Si vous voyez ce que veut faire le chef de l’État pour le plan d’urgence, si vous voyez ce qu’il veut faire pour la CAN, je vous assure, si on réalise seulement cela en y ajoutant d’autres projets comme des projets autoroutiers, des projets miniers comme le fer de Mbalam, les barrages hydroélectriques, on transforme radicalement le paysage du Cameroun.»
À la fin, Louis Paul Motaze propose de mener les réformes structurelles contenues dans le Document de stratégie pour la croissance et l’emploi (Dsce) dont on lui attribue la paternité intellectuelle.
Panique dans les réseaux Nganou
Ceux qui ont accompagné Nganou Djoumessi dans sa déprédation de la fortune publique doivent être aux abois depuis le 02 octobre. Le départ de leur parrain mettra forcément en lumière la forêt des concussions et de l’enrichissement illicite qui avaient cours au Minepat. Ce n’est plus un secret que la propension à l’accumulation des richesses a fait de l’ancien Minepat, un homme totalement déconnecté.

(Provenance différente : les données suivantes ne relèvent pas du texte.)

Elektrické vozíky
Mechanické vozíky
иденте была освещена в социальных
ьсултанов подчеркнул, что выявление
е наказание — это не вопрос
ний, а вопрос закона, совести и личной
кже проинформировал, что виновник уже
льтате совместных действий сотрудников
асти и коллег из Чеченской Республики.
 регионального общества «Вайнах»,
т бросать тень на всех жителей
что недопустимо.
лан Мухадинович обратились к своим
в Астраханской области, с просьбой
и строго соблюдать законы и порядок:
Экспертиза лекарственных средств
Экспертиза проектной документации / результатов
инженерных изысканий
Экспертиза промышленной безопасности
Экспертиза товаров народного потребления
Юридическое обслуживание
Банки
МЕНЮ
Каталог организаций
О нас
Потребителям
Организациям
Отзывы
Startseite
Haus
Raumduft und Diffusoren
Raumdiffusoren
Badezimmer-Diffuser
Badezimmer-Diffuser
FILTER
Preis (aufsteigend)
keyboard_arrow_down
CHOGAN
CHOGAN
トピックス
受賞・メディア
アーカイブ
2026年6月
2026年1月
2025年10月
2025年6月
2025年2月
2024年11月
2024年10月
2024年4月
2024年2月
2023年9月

En effet, en très peu de temps, le sieur Nganou Djoumessi s’est bâti discrètement une colossale fortune domaniale. En un laps de temps très cours, l’ancien préfet de la Menoua (région de l’Ouest), ajoutent ses détracteurs, a installé autour de lui un puissant réseau de détournements et de corruption, transformant ainsi le ministère dont il avait la charge en cimetière de dossiers.
D’après des témoignages concordants, pour faire avancer leurs dossiers, les usagers et autres partenaires du Minepat étaient obligés de délier les cordons de la bourse. Il se susurre même dans les couloirs de l’Immeuble rose que les marchés les plus juteux de ce département ministériel étaient généralement attribués aux proches parents et affidés du ministre.
Dans l’une de nos éditions, nous rapportions déjà comment, grâce aux poches de corruption qu’il a érigées à tous les étages, Emmanuel Nganou Djoumessi était devenu immensément riche en quelques années seulement passés à la tête du Mineapt. On lui attribuait alors, aux noms des tiers, des immeubles et de nombreux comptes bancaires au Cameroun et surtout à l’étranger.
On comprend que le retour de Louis Paul Motaze au Minepat sème la panique parmi ceux qui pillaient avec l’ancien maître des lieux. Du coup, il est à craindre que les orphelins de Nganou Djoumessi créent des blocages autour de l’action du nouveau (ancien) Minepat. Lui qui, à peine nommé, n’a pas manqué de soutenir qu’il connaît la maison.
« Là où j’étais comme secrétaire général des services du Premier ministre, je sais heureusement aussi quelles sont les attentes, quels sont les défis. Avec les attentes du chef de l’État, on peut commencer à mener des réflexions avec nos collaborateurs», a-t-il indiqué à la presse. C’est tout dire.